__Goal of the exercise__:
In the entries below, every line that contains "Caută" must be located and copied.

Extracted records
* * * * * * * * *

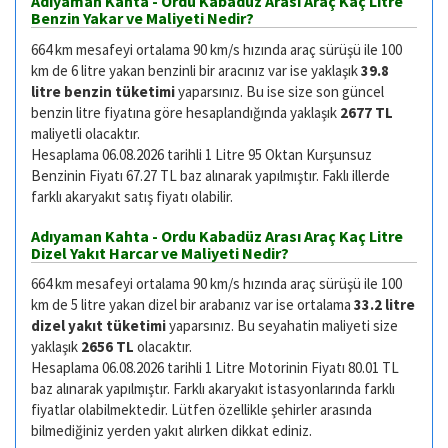
Adıyaman Kahta - Ordu Kabadüz Arası Araç Kaç Litre
Benzin Yakar ve Maliyeti Nedir?
664 km mesafeyi ortalama 90 km/s hızında araç sürüşü ile 100
km de 6 litre yakan benzinli bir aracınız var ise yaklaşık
39.8
litre benzin tüketimi
yaparsınız. Bu ise size son güncel
benzin litre fiyatına göre hesaplandığında yaklaşık
2677 TL
maliyetli olacaktır.
Hesaplama 06.08.2026 tarihli 1 Litre 95 Oktan Kurşunsuz
Benzinin Fiyatı 67.27 TL baz alınarak yapılmıştır. Faklı illerde
farklı akaryakıt satış fiyatı olabilir.
Adıyaman Kahta - Ordu Kabadüz Arası Araç Kaç Litre
Dizel Yakıt Harcar ve Maliyeti Nedir?
664 km mesafeyi ortalama 90 km/s hızında araç sürüşü ile 100
km de 5 litre yakan dizel bir arabanız var ise ortalama
33.2 litre
dizel yakıt tüketimi
yaparsınız. Bu seyahatin maliyeti size
yaklaşık
2656 TL
olacaktır.
Hesaplama 06.08.2026 tarihli 1 Litre Motorinin Fiyatı 80.01 TL
baz alınarak yapılmıştır. Farklı akaryakıt istasyonlarında farklı
fiyatlar olabilmektedir. Lütfen özellikle şehirler arasında
bilmediğiniz yerden yakıt alırken dikkat ediniz.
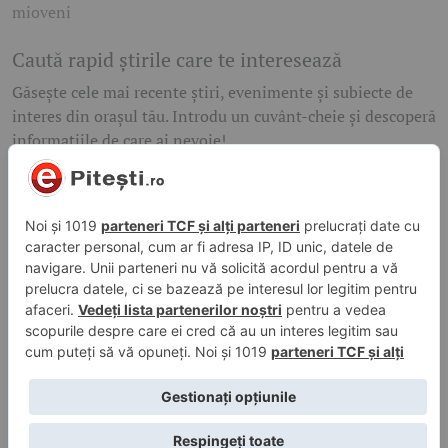
mioveni
Caută rapid știrile care te interesează
Găsește cele mai recente știri, evenimente și subiecte de
interes din orașul tău. Introdu un cuvânt-cheie și descoperă
informațiile de care ai nevoie!
Caută
© 2026 ePitesti.ro | Toate drepturile rezervate. | Site
administrat de
WebFixer.ro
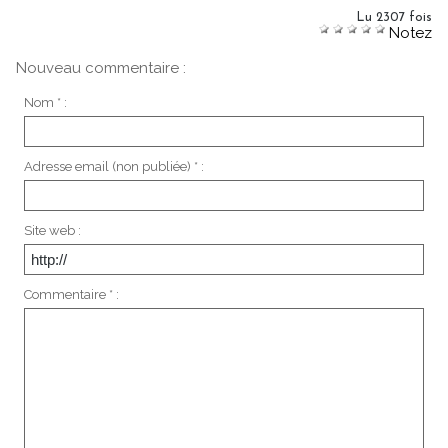
Lu 2307 fois
Notez
Nouveau commentaire :
Nom * :
Adresse email (non publiée) * :
Site web :
Commentaire * :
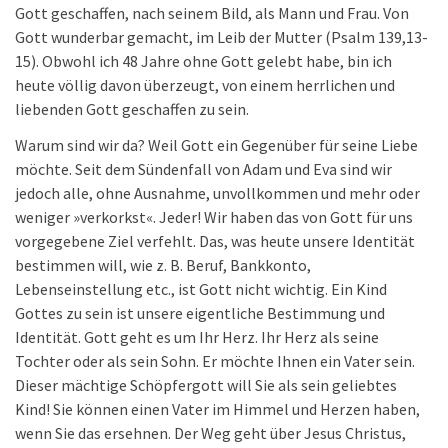
Gott geschaffen, nach seinem Bild, als Mann und Frau. Von
Gott wunderbar gemacht, im Leib der Mutter (Psalm 139,13-
15). Obwohl ich 48 Jahre ohne Gott gelebt habe, bin ich
heute völlig davon überzeugt, von einem herrlichen und
liebenden Gott geschaffen zu sein.
Warum sind wir da? Weil Gott ein Gegenüber für seine Liebe
möchte. Seit dem Sündenfall von Adam und Eva sind wir
jedoch alle, ohne Ausnahme, unvollkommen und mehr oder
weniger »verkorkst«. Jeder! Wir haben das von Gott für uns
vorgegebene Ziel verfehlt. Das, was heute unsere Identität
bestimmen will, wie z. B. Beruf, Bankkonto,
Lebenseinstellung etc., ist Gott nicht wichtig. Ein Kind
Gottes zu sein ist unsere eigentliche Bestimmung und
Identität. Gott geht es um Ihr Herz. Ihr Herz als seine
Tochter oder als sein Sohn. Er möchte Ihnen ein Vater sein.
Dieser mächtige Schöpfergott will Sie als sein geliebtes
Kind! Sie können einen Vater im Himmel und Herzen haben,
wenn Sie das ersehnen. Der Weg geht über Jesus Christus,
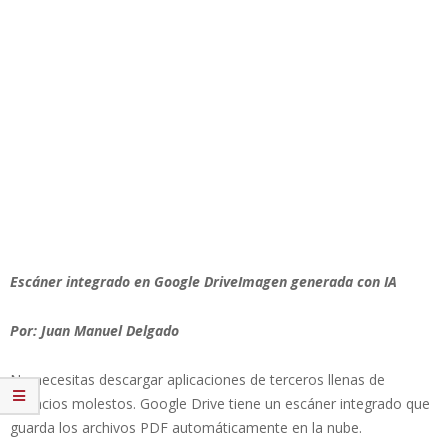
Escáner integrado en Google DriveImagen generada con IA
Por: Juan Manuel Delgado
No necesitas descargar aplicaciones de terceros llenas de
anuncios molestos. Google Drive tiene un escáner integrado que
guarda los archivos PDF automáticamente en la nube.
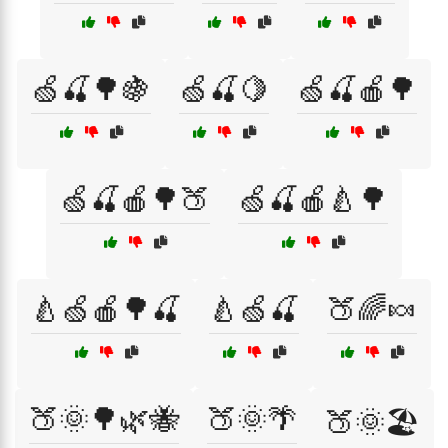
🍏🍒🌳🍇
🍏🍒🍋
🍏🍒🍎🌳
🍏🍒🍎🌳🍑
🍏🍒🍎🍐🌳
🍐🍏🍎🌳🍒
🍐🍏🍒
🍑🌈🍬
🍑🌞🌳🌿🐝
🍑🌞🌴
🍑🌞🏖️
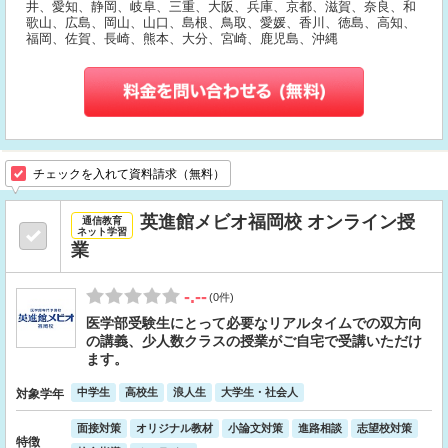
井、愛知、静岡、岐阜、三重、大阪、兵庫、京都、滋賀、奈良、和
歌山、広島、岡山、山口、島根、鳥取、愛媛、香川、徳島、高知、
福岡、佐賀、長崎、熊本、大分、宮崎、鹿児島、沖縄
チェックを入れて資料請求（無料）
英進館メビオ福岡校 オンライン授
通信教育
ネット学習
業
-.--
(0件)
医学部受験生にとって必要なリアルタイムでの双方向
の講義、少人数クラスの授業がご自宅で受講いただけ
ます。
中学生
高校生
浪人生
大学生・社会人
対象学年
面接対策
オリジナル教材
小論文対策
進路相談
志望校対策
特徴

* * * * * * * * *

__Result of the task__:
Caută rapid știrile care te interesează
Caută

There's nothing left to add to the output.